Moreover, while the SAS and the 140-strong NZDF Provincial Reconstruction Team in Bamiyan have now ended or are ending their roles in Afghanistan, New Zealand's highly regarded armed forces will almost certainly be asked to make a similar contribution to another trouble-spot reasonably soon.
Of course, New Zealand's ability to respond to some of these pressures will be constrained, in part, by the limited financial and military resources of the country.
But New Zealand can and must do better in the provision of an educational experience that reflects both the increasing breadth and complexity of the contemporary global context.
First, there must be recognition that the idea of national security transcends national defence, and increasingly encapsulates the linkage of many different political, economic, environmental and military factors so that developments around the globe can have a direct or indirect impact on the national interests of this country.
Second, and not unrelated, it is important to build closer links between academic specialists in the relevant security and foreign policy areas and government agencies charged with the implementation of policy. At present, quite rigid compartmentalisation between theorists and practitioners often hinders New Zealand's ability to maximise its policy and intellectual resources on crucial international issues. Compared with countries like the US, we are a long way behind in utilising links between the universities and policy-makers.
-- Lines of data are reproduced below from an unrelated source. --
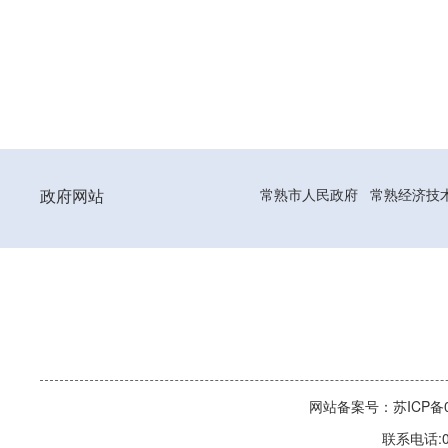
政府网站
常熟市人民政府
常熟经济技
网站备案号：苏ICP备06
联系电话:0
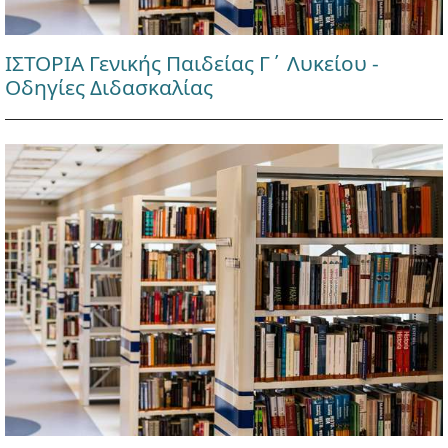
ΙΣΤΟΡΙΑ Γενικής Παιδείας Γ΄ Λυκείου -
Οδηγίες Διδασκαλίας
Third, given that many of the foreign and security problems confronting New Zealand and other countries are by definition multifaceted, there is a need for greater co-ordination between different government agencies, particularly between the Ministry of Foreign Affairs and Trade and the Ministry of Defence.
Fourth, New Zealand television should devote more time and space to international affairs. At present, in the 60-minute evening prime-time news slots on both major New Zealand TV channels, about five minutes is typically devoted to international matters.
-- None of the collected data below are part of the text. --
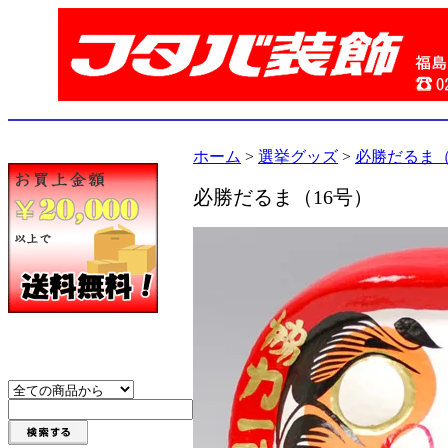
ホーム
>
選挙グッズ
>
必勝だるま（
必勝だるま（16号）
Like or dislike it, New Zealand is critically dependent on an increasingly interconnected world. It is about time television news coverage here started reflecting this reality.
Taken together, these steps would not cost a huge amount of money. But they could be the difference between failure and success in the making of New Zealand's foreign and security policies.
After all, sound policy-making is not just about responding to external events. It is also about having the capacity to interpret and anticipate events in the international arena.
- Robert G Patman is a professor of international relations at the University of Otago.